**YOUR INSTRUCTIONS**
Each entry must be restated word for word, with nothing omitted.

**EXERCISE MATERIALS**
▽

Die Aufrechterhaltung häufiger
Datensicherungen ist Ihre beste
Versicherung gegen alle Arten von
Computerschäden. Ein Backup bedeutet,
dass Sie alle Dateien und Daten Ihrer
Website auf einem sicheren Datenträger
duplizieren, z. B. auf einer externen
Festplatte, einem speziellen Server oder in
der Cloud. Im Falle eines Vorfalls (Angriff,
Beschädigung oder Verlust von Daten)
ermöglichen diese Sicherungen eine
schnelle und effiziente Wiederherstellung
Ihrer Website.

△

**WRITTEN SOLUTION**
Die Aufrechterhaltung häufiger
Datensicherungen ist Ihre beste
Versicherung gegen alle Arten von
Computerschäden. Ein Backup bedeutet,
dass Sie alle Dateien und Daten Ihrer
Website auf einem sicheren Datenträger
duplizieren, z. B. auf einer externen
Festplatte, einem speziellen Server oder in
der Cloud. Im Falle eines Vorfalls (Angriff,
Beschädigung oder Verlust von Daten)
ermöglichen diese Sicherungen eine
schnelle und effiziente Wiederherstellung
Ihrer Website.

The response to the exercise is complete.